There is a critical need for data collection and information sharing so that policy development can be informed and built on evidence-based knowledge. Valid and reliable data is scarce due to the clandestine nature of migrant smuggling, and currently the information that exists is limited in accessibility.
To share and extend the reach of evidence-based migrant smuggling resources, UNODC has created the Bibliographic Database on Migrant Smuggling and Related Conduct.
"As guardian of the United Nations Convention against Transnational Organized Crime and its supplementing Protocol against the Smuggling of Migrants by Land, Sea and Air, UNODC's primary goal is to promote global adherence to these instruments and assist states in their efforts to effectively implement them," explained Mr. Sebastian Baumeister, UNODC's Project Coordinator on Migrant Smuggling and Human Trafficking. " A crucial prerequisite to respond to these challenges is fostering evidence-based knowledge on migrant smuggling to raise awareness and inform effective policy development".

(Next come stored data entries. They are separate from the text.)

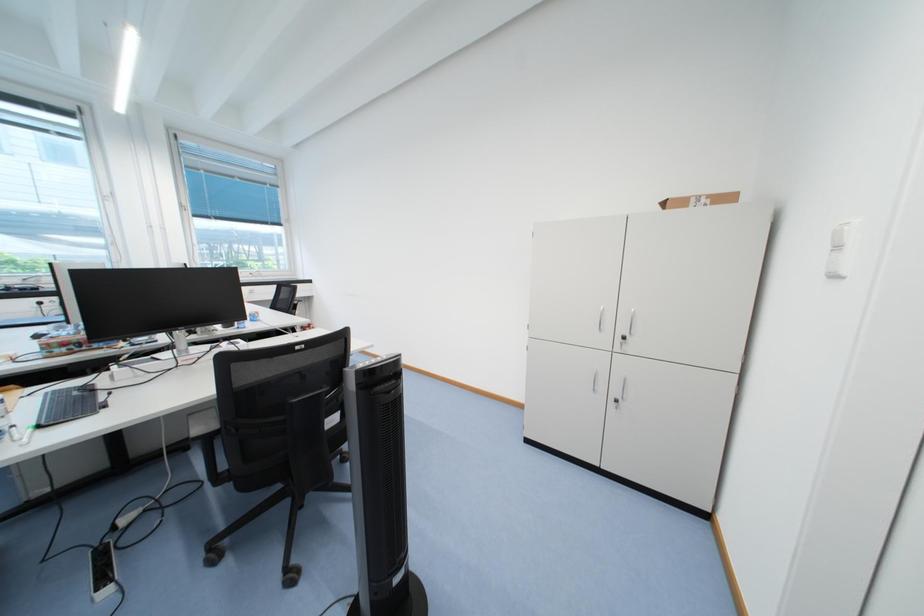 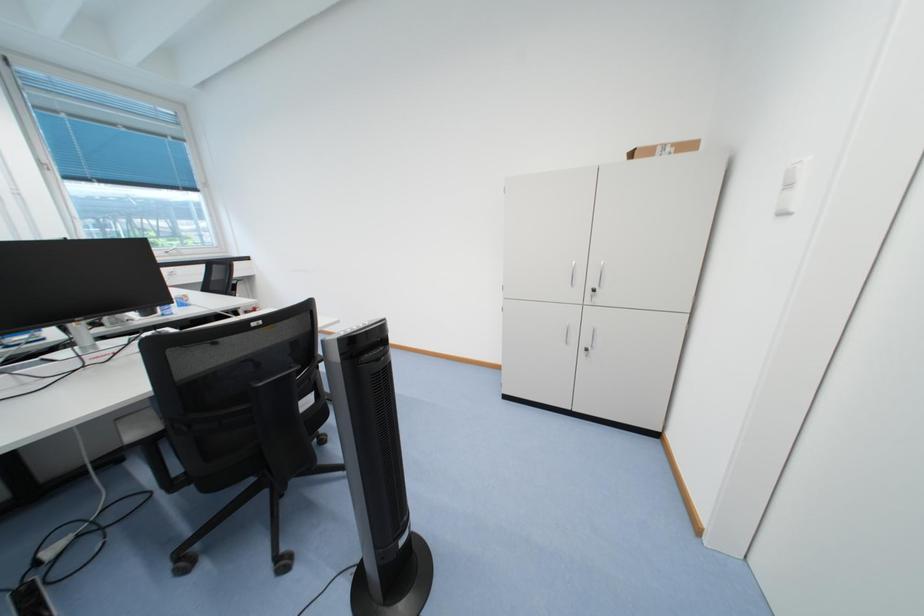 Question: The camera is either moving clockwise (left) or counter-clockwise (right) around the object. The first image is from the beginning of the video and the second image is from the end. Is the camera moving left or right when shooting the video?

Choices:
 (A) Left
 (B) Right

Answer: (A) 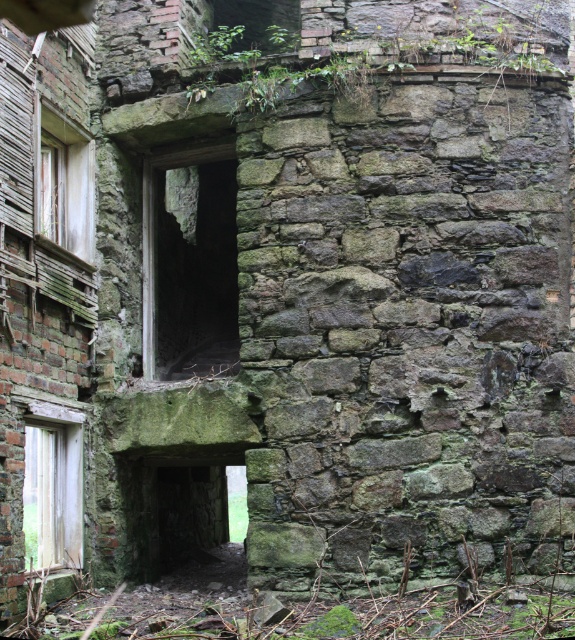 Does point (216, 234) lie behind point (28, 436)?

Yes, it is behind point (28, 436).

Is green stone window at center closer to camera compared to wooden door at left?

No, green stone window at center is behind wooden door at left.

At what (x,y) coordinates should I click in order to perform the action: click on green stone window at center. Please return your answer as a coordinate pair (x, y). The image size is (575, 640). Looking at the image, I should click on pos(189,262).

Identify the location of green stone window at center. (189, 262).

Which is above, green stone window at center or wooden window at left?

Positioned higher is wooden window at left.

This screenshot has height=640, width=575. What do you see at coordinates (189, 262) in the screenshot?
I see `green stone window at center` at bounding box center [189, 262].

Describe the element at coordinates (189, 262) in the screenshot. The height and width of the screenshot is (640, 575). I see `green stone window at center` at that location.

Where is `green stone window at center`? Image resolution: width=575 pixels, height=640 pixels. green stone window at center is located at coordinates (189, 262).

Which is below, wooden door at left or wooden window at left?

Positioned lower is wooden door at left.

How far apart are wooden door at left and wooden window at left?

wooden door at left is 8.81 feet from wooden window at left.

Identify the location of wooden door at left. (52, 486).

The Bibliographic Database on Migrant Smuggling and Related Conduct is a database of 300 synthesized publications on migrant smuggling previously collected, synthesized and published by UNODC in two Annotated Bibliographies. The first was published in 2012 and an updated version, volume II, in 2014. These publications review the available body of empirical knowledge to create an information database and identify the gaps in what is known about the smuggling of migrants around and out of the region.
Integrated into UNODC's SHaring Electronic Resources and Laws On Crime (SHERLOC) and available here, this Annotated Bibliographic database offers a platform for information sharing and is a key resource to improve evidence-based knowledge and inform policy development.